Sunday, July 21, 2024

Vatican strengthens Dicastery for Communication

For the first time, the Vatican's media department has a deputy editorial director. Pope Francis appointed Massimiliano Menichetti (53) as Deputy Director of the Dicastery for Communication and Vatican News, as the Vatican announced on Thursday

The Rome-born lawyer and journalist has been working for the Vatican media for more than 20 years, until now mainly as a kind of programme director. His task is therefore to upgrade Radio Vatican/Vatican News.

The prefect and thus head of the communications department has been the journalist Paolo Ruffini (67) since July 2018. He is the only layman at the head of a Vatican dicastery. 

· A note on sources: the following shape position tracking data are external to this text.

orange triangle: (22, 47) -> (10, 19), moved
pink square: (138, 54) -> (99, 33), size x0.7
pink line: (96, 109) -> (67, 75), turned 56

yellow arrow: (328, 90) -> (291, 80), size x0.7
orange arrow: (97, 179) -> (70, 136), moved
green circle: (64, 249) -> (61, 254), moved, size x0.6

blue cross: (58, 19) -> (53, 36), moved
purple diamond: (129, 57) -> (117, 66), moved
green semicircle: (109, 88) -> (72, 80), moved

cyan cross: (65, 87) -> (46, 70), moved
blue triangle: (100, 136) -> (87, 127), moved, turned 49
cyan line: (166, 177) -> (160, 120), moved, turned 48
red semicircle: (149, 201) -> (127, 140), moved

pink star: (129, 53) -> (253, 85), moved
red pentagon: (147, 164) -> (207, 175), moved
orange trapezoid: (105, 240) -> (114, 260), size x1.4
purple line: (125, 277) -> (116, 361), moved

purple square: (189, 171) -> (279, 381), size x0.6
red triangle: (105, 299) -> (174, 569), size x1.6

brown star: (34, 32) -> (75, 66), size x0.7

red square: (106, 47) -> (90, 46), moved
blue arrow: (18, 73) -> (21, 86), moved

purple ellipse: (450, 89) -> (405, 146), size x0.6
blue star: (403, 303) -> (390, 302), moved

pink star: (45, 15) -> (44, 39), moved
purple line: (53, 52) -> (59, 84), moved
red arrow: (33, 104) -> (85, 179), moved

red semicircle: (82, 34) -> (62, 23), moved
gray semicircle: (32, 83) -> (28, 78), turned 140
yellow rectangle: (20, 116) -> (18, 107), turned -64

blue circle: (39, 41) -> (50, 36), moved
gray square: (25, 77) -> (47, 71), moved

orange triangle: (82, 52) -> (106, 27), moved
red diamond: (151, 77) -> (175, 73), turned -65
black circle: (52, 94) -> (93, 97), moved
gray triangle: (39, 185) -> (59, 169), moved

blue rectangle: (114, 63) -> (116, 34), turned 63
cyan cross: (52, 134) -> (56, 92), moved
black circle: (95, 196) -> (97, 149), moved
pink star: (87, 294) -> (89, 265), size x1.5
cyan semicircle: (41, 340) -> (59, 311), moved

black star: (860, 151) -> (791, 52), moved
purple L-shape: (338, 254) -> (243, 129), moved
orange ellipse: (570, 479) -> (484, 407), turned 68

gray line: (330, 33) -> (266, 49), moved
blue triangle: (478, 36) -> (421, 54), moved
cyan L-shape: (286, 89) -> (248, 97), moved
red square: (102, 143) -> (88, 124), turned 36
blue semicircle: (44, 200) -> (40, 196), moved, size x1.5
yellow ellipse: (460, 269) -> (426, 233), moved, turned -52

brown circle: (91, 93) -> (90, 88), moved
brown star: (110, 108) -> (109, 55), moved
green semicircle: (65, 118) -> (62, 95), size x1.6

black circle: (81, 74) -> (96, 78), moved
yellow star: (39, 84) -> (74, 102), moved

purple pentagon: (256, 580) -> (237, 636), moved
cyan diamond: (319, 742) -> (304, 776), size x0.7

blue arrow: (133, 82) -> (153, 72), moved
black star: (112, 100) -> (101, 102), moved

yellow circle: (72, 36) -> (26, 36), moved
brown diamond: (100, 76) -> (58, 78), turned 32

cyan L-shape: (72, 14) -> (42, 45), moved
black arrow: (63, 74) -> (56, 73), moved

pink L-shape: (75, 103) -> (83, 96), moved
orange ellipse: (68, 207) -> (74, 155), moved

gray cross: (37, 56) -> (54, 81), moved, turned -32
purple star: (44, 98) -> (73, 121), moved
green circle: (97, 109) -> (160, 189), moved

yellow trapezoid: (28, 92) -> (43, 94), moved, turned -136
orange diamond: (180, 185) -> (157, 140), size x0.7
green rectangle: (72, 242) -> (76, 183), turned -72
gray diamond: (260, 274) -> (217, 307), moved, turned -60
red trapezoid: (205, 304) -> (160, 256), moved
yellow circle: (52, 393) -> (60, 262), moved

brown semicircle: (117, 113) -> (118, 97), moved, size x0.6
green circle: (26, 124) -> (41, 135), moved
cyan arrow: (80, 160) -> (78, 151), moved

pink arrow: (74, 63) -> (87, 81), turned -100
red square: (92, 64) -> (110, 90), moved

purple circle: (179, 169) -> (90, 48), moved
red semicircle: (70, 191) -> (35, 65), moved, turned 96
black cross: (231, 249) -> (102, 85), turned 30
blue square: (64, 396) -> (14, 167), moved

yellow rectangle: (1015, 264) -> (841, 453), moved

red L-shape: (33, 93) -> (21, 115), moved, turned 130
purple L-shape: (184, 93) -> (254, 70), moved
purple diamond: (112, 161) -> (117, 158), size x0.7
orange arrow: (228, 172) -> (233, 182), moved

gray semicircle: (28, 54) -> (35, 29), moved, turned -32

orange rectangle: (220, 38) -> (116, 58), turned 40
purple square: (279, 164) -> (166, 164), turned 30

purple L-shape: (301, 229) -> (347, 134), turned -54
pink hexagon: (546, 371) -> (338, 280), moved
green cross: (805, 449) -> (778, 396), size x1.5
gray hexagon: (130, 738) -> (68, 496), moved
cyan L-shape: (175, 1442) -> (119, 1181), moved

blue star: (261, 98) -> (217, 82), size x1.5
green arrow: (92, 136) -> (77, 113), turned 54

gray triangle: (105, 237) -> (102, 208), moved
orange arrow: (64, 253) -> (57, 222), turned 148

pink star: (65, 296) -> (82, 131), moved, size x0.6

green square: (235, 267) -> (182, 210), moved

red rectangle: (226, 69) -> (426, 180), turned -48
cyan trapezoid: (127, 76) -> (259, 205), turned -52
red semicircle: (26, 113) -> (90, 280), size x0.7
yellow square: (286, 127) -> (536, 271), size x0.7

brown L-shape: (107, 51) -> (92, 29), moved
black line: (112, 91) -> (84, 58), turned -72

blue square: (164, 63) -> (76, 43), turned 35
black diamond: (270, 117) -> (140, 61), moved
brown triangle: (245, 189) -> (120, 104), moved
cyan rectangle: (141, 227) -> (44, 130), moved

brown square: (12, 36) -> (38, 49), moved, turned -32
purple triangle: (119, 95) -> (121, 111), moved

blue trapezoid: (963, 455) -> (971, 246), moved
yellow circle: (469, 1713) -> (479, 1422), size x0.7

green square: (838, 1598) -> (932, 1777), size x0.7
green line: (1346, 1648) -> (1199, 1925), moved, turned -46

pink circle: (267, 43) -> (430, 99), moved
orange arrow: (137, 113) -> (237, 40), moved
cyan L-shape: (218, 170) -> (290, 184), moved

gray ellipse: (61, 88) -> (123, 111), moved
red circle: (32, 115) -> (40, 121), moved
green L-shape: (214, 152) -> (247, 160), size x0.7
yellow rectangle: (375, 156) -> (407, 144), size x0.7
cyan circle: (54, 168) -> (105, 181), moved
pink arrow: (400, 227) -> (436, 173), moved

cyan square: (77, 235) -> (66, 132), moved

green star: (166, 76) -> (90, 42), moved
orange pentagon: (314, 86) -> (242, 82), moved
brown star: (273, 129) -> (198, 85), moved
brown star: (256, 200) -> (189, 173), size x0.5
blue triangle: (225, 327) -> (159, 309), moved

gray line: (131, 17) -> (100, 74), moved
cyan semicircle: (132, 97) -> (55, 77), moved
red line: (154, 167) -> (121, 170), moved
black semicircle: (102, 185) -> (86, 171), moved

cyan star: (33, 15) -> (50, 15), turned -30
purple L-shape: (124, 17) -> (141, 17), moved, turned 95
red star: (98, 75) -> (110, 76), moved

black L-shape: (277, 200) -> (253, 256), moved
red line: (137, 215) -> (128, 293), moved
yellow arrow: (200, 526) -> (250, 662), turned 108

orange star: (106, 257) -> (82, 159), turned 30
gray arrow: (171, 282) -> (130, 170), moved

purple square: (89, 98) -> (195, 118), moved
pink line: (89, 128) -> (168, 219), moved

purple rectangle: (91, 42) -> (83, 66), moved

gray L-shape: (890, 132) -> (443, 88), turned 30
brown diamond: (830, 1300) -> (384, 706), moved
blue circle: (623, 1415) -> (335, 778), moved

At the same time, Francesco Valle (52) was appointed Deputy Director for "General Affairs" in the Dicastery for Communication. The Rome-born political scientist succeeds Giacomo Ghisani (55), who has moved to his home diocese of Cremona after 27 years with Vatican Media.

Programme in 53 languages

Valle, who has been responsible for the commercial activities of the Vatican's communications department since 2023, is in charge of copyright issues, among other things. He previously worked for around 20 years for various broadcasters, some in management positions, including at Stream TV, Sky Italia and the left-liberal TV channel LA7. 

Menichetti was previously editor, deputy editor-in-chief, deputy coordinator, head of the multimedia editorial centre and coordinator of Radio Vatican. He previously worked for various Italian media and taught journalism at several universities.

With annual costs of almost 40 million euros, the Dicastery for Communication is the most expensive department of the Holy See alongside the diplomatic service. 

Under the brands Vatican News, Radio Vaticana and Osservatore Romano, it disseminates texts, photos, videos, podcasts and streams about the Pope, the Vatican and the Catholic world church. 

This is currently done in 53 languages. 

The once dominant distribution via radio waves and newsprint now only plays a subordinate role.